As of 2023, they have produced over 2 million REX chairs.

==Construction==

=== First model (1952) ===
Made entirely of wood, this chair consisted of a solid beechwood frame that securely held pieces of bowed, rectangular-shaped plywood. The armrests, also made of solid wood with the front sections cut in a round shape, are joined statically to the two diagonal legs.

=== Second model ===
The ends of the curved sidepieces were fitted into the crosspieces at the edges of the seat and back panels, avoiding the use of visible wood screws on the front of the chair.

=== Third model ===
This is a prefabricated chair held together with nuts and bolts. The molded cross pieces create the seat and back panels. This was designed to address the problematic sharp bend between the seat and the back by shortening the individual rods. The seat and back are curved to the shape of the body with the rear legs extended into the armrest. The model required a lot of high-quality wood and produced a lot of waste.

=== Fourth model ===
The seat and back are the same as in the third model, with the armrest and the front and rear legs in one piece. It is made with veneers to minimized the amount of real wood used. The shortened armrests do not provide effective support.

=== Fifth model ===
The seat and the back are the same as in the third model. The front and back legs touch at the top and they spread apart diagonally downward. To support this A-shape, the plywood armrest, which is curved at a right angle (through high-frequency dielectric heating), is affixed to the upper section. The chair structure is strengthened further by the armrest being joined to the back panel.

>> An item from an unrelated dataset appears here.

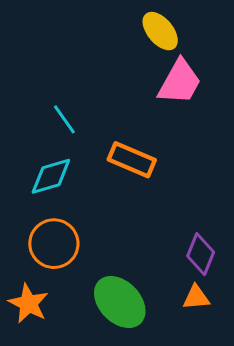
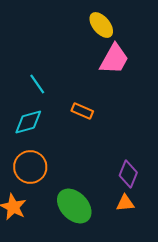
orange rectangle: (132, 160) -> (82, 111), size x0.7

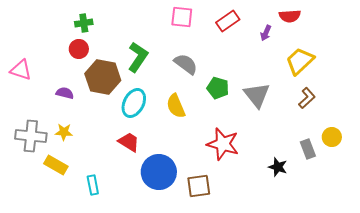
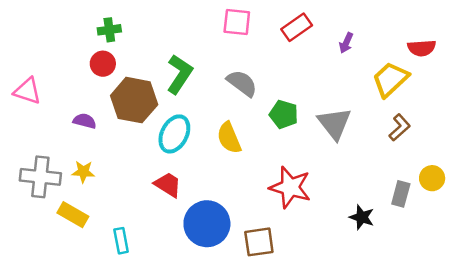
red semicircle: (290, 16) -> (422, 48), moved
gray rectangle: (308, 149) -> (401, 194), turned 36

=== Sixth model (1953) ===
The slats were shallowly set into the side element and not able to withstand the sudden weight. They were replaced by perforated, three-dimensionally, bent plywood shaped to the body's contours. The panels are inserted between two sidepieces. The edge pieces on the front of the seat panel and the top of the back panel are replaced by glued strips.

In 1954, Model No. 56 was accepted for mass production under the name Rex 120.